## WHAT YOU HAVE TO DO
Whichever lines include the word "right", copy them as they appear in the data.
Top of DATA SHOWN
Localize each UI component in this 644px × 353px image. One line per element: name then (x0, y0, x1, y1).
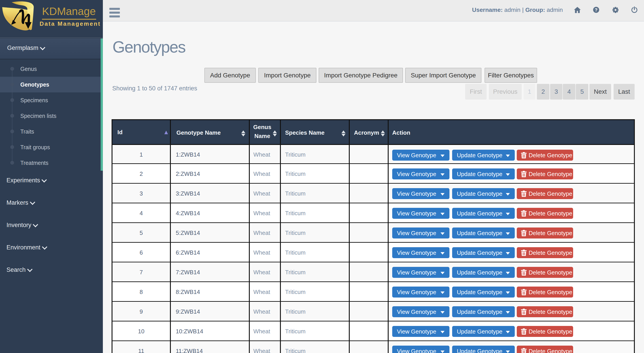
svg-text:?: ? (595, 8, 598, 12)
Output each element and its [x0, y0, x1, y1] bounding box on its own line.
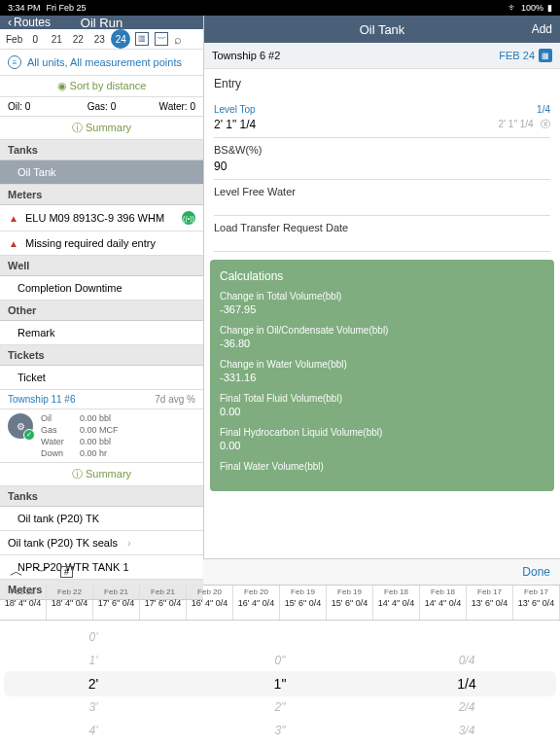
- numeric-keypad-icon[interactable]: #: [60, 566, 73, 578]
- left-header: ‹ Routes Oil Run: [0, 16, 203, 29]
- picker-item[interactable]: 3": [275, 721, 286, 740]
- township-summary: ⚙✓ Oil0.00 bbl Gas0.00 MCF Water0.00 bbl…: [0, 409, 203, 463]
- history-strip[interactable]: Feb 2218' 4" 0/4Feb 2218' 4" 0/4Feb 2117…: [0, 586, 560, 621]
- township-header[interactable]: Township 11 #6 7d avg %: [0, 390, 203, 409]
- row-remark[interactable]: Remark: [0, 321, 203, 345]
- back-button[interactable]: ‹ Routes: [8, 16, 51, 29]
- field-label: BS&W(%): [214, 144, 550, 156]
- field-label: Level Free Water: [214, 186, 550, 197]
- picker-item[interactable]: 4': [89, 721, 98, 740]
- status-bar: 3:34 PM Fri Feb 25 ᯤ 100% ▮: [0, 0, 560, 16]
- history-cell[interactable]: Feb 1915' 6" 0/4: [280, 586, 327, 620]
- section-meters: Meters: [0, 185, 203, 205]
- alert-icon: ▲: [8, 237, 19, 249]
- linechart-icon[interactable]: 〰: [155, 32, 168, 46]
- picker-item[interactable]: 0': [89, 627, 98, 647]
- history-cell[interactable]: Feb 1814' 4" 0/4: [420, 586, 467, 620]
- right-panel: Oil Tank Add Township 6 #2 FEB 24 ▦ Entr…: [204, 16, 560, 558]
- stat-oil: Oil: 0: [8, 101, 70, 112]
- picker-item[interactable]: 2/4: [459, 697, 475, 717]
- row-tank-p20[interactable]: Oil tank (P20) TK: [0, 507, 203, 531]
- history-cell[interactable]: Feb 1713' 6" 0/4: [467, 586, 513, 620]
- picker-item[interactable]: 3': [89, 697, 98, 717]
- history-cell[interactable]: Feb 2117' 6" 0/4: [93, 586, 140, 620]
- history-cell[interactable]: Feb 1814' 4" 0/4: [373, 586, 420, 620]
- month-label: Feb: [4, 34, 24, 45]
- filter-row[interactable]: ≡ All units, All measurement points: [0, 50, 203, 76]
- field-free-water[interactable]: Level Free Water: [214, 180, 550, 216]
- history-cell[interactable]: Feb 2218' 4" 0/4: [0, 586, 47, 620]
- row-ticket[interactable]: Ticket: [0, 366, 203, 390]
- date-0[interactable]: 0: [25, 29, 45, 49]
- info-icon: ⓘ: [72, 468, 83, 480]
- info-icon: ⓘ: [72, 122, 83, 133]
- check-icon: ✓: [23, 429, 35, 441]
- picker-item[interactable]: 1": [274, 674, 287, 694]
- status-date: Fri Feb 25: [47, 3, 87, 13]
- row-seals[interactable]: Oil tank (P20) TK seals ›: [0, 531, 203, 555]
- field-bsw[interactable]: BS&W(%) 90: [214, 138, 550, 180]
- history-cell[interactable]: Feb 2016' 4" 0/4: [233, 586, 280, 620]
- picker-item[interactable]: 3/4: [459, 721, 475, 740]
- left-title: Oil Run: [81, 16, 122, 30]
- chevron-left-icon: ‹: [8, 16, 12, 29]
- section-other: Other: [0, 301, 203, 321]
- row-meter-missing[interactable]: ▲ Missing required daily entry: [0, 231, 203, 256]
- right-header: Oil Tank Add: [204, 16, 560, 43]
- date-3[interactable]: 23: [89, 29, 109, 49]
- history-cell[interactable]: Feb 1713' 6" 0/4: [513, 586, 560, 620]
- picker-item[interactable]: 2': [88, 674, 98, 694]
- date-2[interactable]: 22: [68, 29, 88, 49]
- search-icon[interactable]: ⌕: [174, 32, 182, 47]
- summary-link[interactable]: ⓘ Summary: [0, 117, 203, 140]
- meter-label: ELU M09 8913C-9 396 WHM: [25, 212, 164, 224]
- sort-row[interactable]: ◉ Sort by distance: [0, 76, 203, 97]
- row-oil-tank[interactable]: Oil Tank: [0, 160, 203, 185]
- row-wtr-tank[interactable]: NPR P20 WTR TANK 1: [0, 555, 203, 580]
- history-cell[interactable]: Feb 2218' 4" 0/4: [47, 586, 93, 620]
- add-button[interactable]: Add: [532, 22, 552, 36]
- date-bar: Feb 0 21 22 23 24 ▥ 〰 ⌕: [0, 29, 203, 50]
- done-button[interactable]: Done: [522, 565, 550, 579]
- picker-col-fraction[interactable]: 0/41/42/43/4: [373, 621, 560, 747]
- field-load-transfer[interactable]: Load Transfer Request Date: [214, 216, 550, 252]
- row-meter-1[interactable]: ▲ ELU M09 8913C-9 396 WHM ((•)): [0, 205, 203, 231]
- field-value: 90: [214, 160, 227, 173]
- history-cell[interactable]: Feb 2117' 6" 0/4: [140, 586, 187, 620]
- section-tanks: Tanks: [0, 140, 203, 160]
- picker-item[interactable]: 1': [89, 651, 98, 670]
- date-4-active[interactable]: 24: [111, 29, 130, 49]
- barchart-icon[interactable]: ▥: [135, 32, 149, 46]
- picker-up-icon[interactable]: ︿: [10, 563, 23, 581]
- history-cell[interactable]: Feb 1915' 6" 0/4: [327, 586, 373, 620]
- history-cell[interactable]: Feb 2016' 4" 0/4: [187, 586, 233, 620]
- picker-item[interactable]: 0/4: [459, 651, 475, 670]
- stats-row: Oil: 0 Gas: 0 Water: 0: [0, 97, 203, 117]
- picker-col-inches[interactable]: 0"1"2"3": [187, 621, 373, 747]
- field-value: 2' 1" 1/4: [214, 118, 256, 131]
- sub-header: Township 6 #2 FEB 24 ▦: [204, 43, 560, 69]
- picker-down-icon[interactable]: ﹀: [35, 563, 49, 581]
- picker-wheel[interactable]: 0'1'2'3'4' 0"1"2"3" 0/41/42/43/4: [0, 621, 560, 747]
- missing-label: Missing required daily entry: [25, 237, 156, 249]
- battery-pct: 100%: [521, 3, 543, 13]
- picker-col-feet[interactable]: 0'1'2'3'4': [0, 621, 187, 747]
- chevron-right-icon: ›: [127, 537, 131, 549]
- sub-date[interactable]: FEB 24 ▦: [499, 49, 552, 62]
- filter-icon: ≡: [8, 55, 21, 69]
- stat-water: Water: 0: [133, 101, 195, 112]
- calc-title: Calculations: [220, 269, 544, 283]
- pumpjack-icon: ⚙✓: [8, 413, 33, 439]
- clear-icon[interactable]: ⓧ: [541, 119, 550, 129]
- picker-item[interactable]: 1/4: [457, 674, 475, 694]
- sort-text: Sort by distance: [70, 80, 147, 91]
- calendar-icon: ▦: [539, 49, 552, 62]
- picker-item[interactable]: 0": [275, 651, 286, 670]
- row-completion[interactable]: Completion Downtime: [0, 276, 203, 301]
- date-1[interactable]: 21: [47, 29, 66, 49]
- filter-text: All units, All measurement points: [27, 56, 182, 68]
- summary-link-2[interactable]: ⓘ Summary: [0, 463, 203, 486]
- location-icon: ◉: [57, 80, 67, 91]
- field-level-top[interactable]: Level Top 1/4 2' 1" 1/4 2' 1" 1/4 ⓧ: [214, 98, 550, 138]
- picker-item[interactable]: 2": [275, 697, 286, 717]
Bottom of DATA SHOWN
## COMPLETED TASK
- right-panel: Oil Tank Add Township 6 #2 FEB 24 ▦ Entr…: [204, 16, 560, 558]
- right-header: Oil Tank Add: [204, 16, 560, 43]
- chevron-right-icon: ›: [127, 537, 131, 549]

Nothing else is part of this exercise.